The U.S. transportation sector is a critical part of the U.S. economy. Annually, in the United States, vehicles transport 11 billion tons of freight, equal to $35 billion dollars in goods each day. Last year, almost one third of U.S. energy consumption was used for the transportation of people and goods across the country.
Currently, this massive energy need is met with petroleum products, which account for 92 percent of U.S. transportation energy use. It’s clear that we will rely on this incredible resource long into the future – so we need to consider this reality as we seek to reduce emissions and grow other energy sources.
As energy demand increases, American researchers are exploring sustainable technologies that will make fossil fuel consumption cleaner and more efficient, introduce new fuel pathways, and maintain U.S. energy security. 
Industry stakeholders are also prioritizing innovation, commercializing electric vehicles, biofuels, and advanced fuel cell technologies. And this afternoon, we’ll hear from our some of our friends in these successful industries.
But although industry is taking advantage of incentives to reduce transportation sector emissions, the federal government still has a significant role to play in conducting fundamental research that will drive innovation in these technologies.
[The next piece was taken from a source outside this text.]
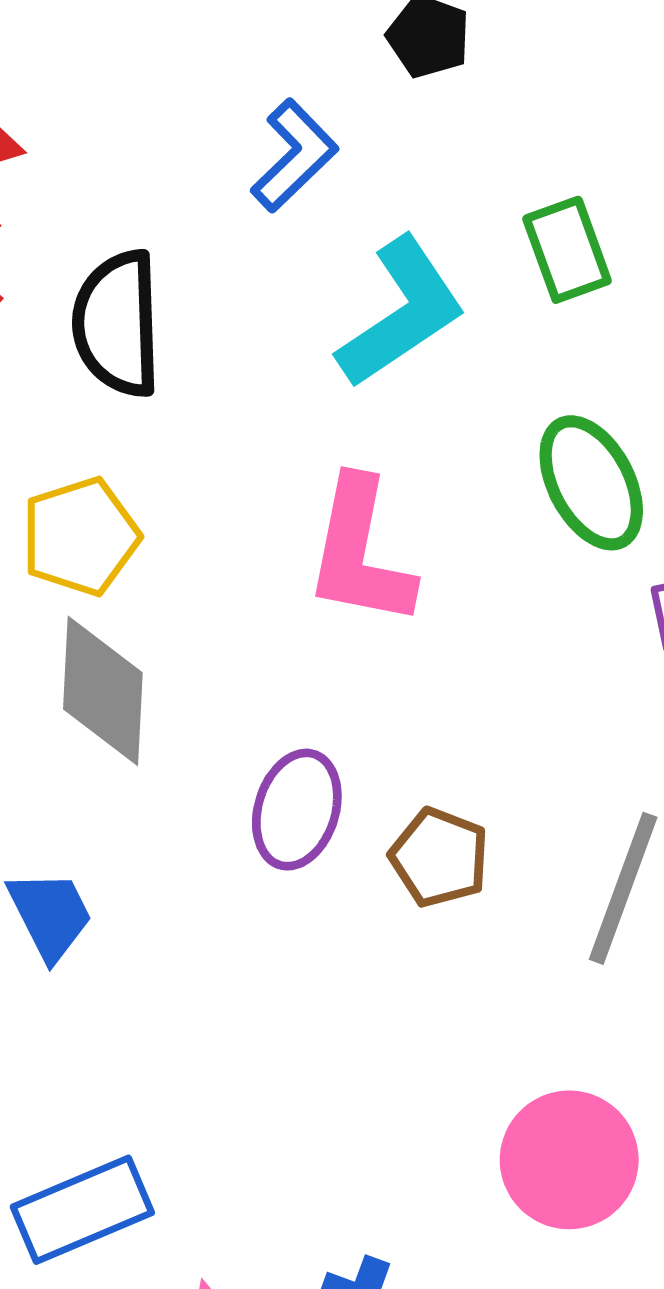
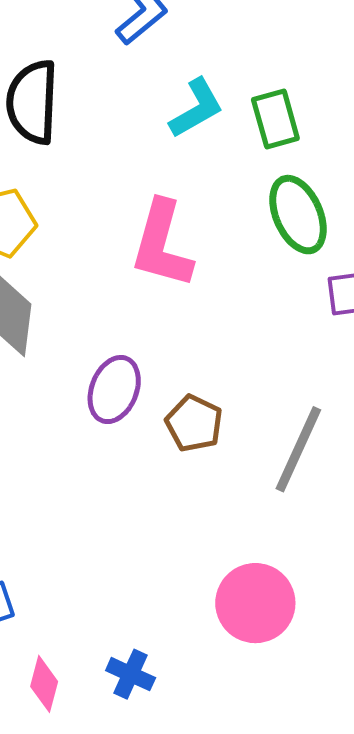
green rectangle: (567, 250) -> (275, 119), moved
cyan L-shape: (401, 313) -> (196, 108), size x0.7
At the Department of Energy (DOE), sustainable transportation R&D is funded through the Department’s Office of Energy Efficiency and Renewable Energy (EERE) and carried out through its Vehicle, Bioenergy, and Hydrogen and Fuel Cell Technologies Offices.
It bears repeating that EERE is by far DOE’s largest applied research program. At almost $2.4 billion in annual funding, EERE is bigger today than the all of the Department’s applied R&D programs combined. 
And currently, the sustainable transportation portfolio makes up almost a third of EERE’s budget.
Today’s hearing also provides an opportunity for us to discuss potential vehicle technology legislation: H.R. 2170, the Vehicle Innovation Act of 2019. This bill would authorize modest growth in funding for DOE’s vehicle research activities, supporting a broad range of research efforts to reduce or eliminate vehicle emissions and petroleum usage in the U.S.
And while it should come as no surprise that I don’t agree with everything in this bill, I am pleased to see that my friends across the aisle are considering a more reasonable approach to funding authorization levels. So I look forward to the discussion on this bill moving forward.
I want to be clear that I support DOE funding for innovative research in transportation technologies. I’m also supportive of American industry taking the lead, and of the kind of basic research that benefits not just transportation, but all energy technologies.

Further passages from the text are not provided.